The plan worked even better than I imagined.   About the time I was getting hungry I came to a little opening along the path.  There was one of the original Camino carved stone markers there – a crucifix atop a 15-foot stand.  These crosses seemed to be about 20 or so miles apart since this was only the second one I had come across, and they were the only markers for the pilgrims for centuries.  Opposite the marker, in the little grove, was a huge oak tree.  The base of its trunk was easily more than 10 feet across.  A little stone wall around it made a comfortable sitting spot.  I spread my lunch out in a sunny spot and sat down.

It began to feel warm in the sun, so I moved over to the shade.  Without even thinking about it I pulled off my hiking shoes and socks and let my feet breathe.  I listened to the breeze rustling the leaves of the great oak.  I moved up to the tree’s trunk, slipped off my pack, and leaned back against it.  A European robin landed in the oak and began to sing. 

How many pilgrims had passed this way ahead of me?  How many pilgrims stopped to feel the shade of the oak?  How many pilgrims were assured by the crucifix marker that they were on the right path?  How many feet had beaten down this path, so that now it was easy to follow?  Each one walks the part of the path that has been given to them.  It doesn't pay to hurry or to dawdle. Walk steady and alert.

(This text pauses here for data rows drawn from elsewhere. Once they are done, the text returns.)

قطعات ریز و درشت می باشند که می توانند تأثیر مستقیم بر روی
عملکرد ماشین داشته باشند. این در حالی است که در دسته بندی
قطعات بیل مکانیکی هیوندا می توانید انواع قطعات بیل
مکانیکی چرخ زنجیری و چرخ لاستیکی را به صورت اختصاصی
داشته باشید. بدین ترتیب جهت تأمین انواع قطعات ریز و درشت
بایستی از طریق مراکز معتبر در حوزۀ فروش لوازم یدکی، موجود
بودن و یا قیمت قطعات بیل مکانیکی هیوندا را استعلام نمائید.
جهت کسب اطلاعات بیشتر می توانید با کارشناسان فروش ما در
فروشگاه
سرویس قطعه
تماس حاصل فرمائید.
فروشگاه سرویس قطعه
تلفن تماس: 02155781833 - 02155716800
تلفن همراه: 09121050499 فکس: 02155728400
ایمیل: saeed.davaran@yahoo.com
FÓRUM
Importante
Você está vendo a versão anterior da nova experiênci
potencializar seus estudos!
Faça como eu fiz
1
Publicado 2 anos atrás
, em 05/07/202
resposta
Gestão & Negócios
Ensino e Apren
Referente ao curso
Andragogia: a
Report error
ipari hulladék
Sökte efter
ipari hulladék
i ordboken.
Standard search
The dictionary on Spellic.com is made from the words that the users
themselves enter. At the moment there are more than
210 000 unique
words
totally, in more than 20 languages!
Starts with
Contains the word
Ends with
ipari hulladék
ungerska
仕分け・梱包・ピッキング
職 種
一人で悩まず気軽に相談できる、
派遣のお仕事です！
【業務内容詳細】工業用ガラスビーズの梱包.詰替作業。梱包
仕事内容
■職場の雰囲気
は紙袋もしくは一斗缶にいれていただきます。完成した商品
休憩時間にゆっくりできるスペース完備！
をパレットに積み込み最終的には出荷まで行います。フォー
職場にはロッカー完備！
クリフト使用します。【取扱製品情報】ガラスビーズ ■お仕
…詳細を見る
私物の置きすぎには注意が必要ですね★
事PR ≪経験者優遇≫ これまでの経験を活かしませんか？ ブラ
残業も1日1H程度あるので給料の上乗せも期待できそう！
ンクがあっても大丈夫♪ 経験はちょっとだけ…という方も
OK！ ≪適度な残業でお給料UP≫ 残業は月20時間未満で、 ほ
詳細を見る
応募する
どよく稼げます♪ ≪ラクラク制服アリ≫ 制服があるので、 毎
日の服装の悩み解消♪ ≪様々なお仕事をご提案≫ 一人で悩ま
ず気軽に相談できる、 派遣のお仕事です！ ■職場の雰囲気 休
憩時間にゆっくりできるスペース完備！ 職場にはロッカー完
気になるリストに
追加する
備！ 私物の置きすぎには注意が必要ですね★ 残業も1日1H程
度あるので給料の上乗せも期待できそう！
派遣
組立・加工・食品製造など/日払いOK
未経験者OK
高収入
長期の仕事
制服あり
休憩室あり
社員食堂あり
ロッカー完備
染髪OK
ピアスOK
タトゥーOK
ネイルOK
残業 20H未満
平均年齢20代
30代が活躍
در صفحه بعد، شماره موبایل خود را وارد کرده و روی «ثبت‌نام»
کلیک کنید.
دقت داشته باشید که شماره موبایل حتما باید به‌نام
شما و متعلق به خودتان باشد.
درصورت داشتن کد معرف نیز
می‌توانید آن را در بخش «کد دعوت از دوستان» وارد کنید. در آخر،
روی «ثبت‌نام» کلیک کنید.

That crucifix, that oak, that lunch, that rest, that birdsong changed the remainder of the pilgrimage for me.  All the worries about getting lost, falling behind, not being strong enough to finish, slipped off my shoulders like that day pack.  I realized that I had come on this pilgrimage looking, but not being sure what I was looking for.  I breathed in deeply and exhaled.  I leaned my head back against the oak’s trunk, closed my eyes.  It occurred to my heart that I should stop looking, and instead, I should let God decide what he wanted to show me, when he wanted to show me.  And he did.

I cannot deny that a little of Martha still lives in me.  But, I am much more ready to seek the better part now.  If anyone notices that little change and asks, I tell them that it is just a little something that I found along The Way.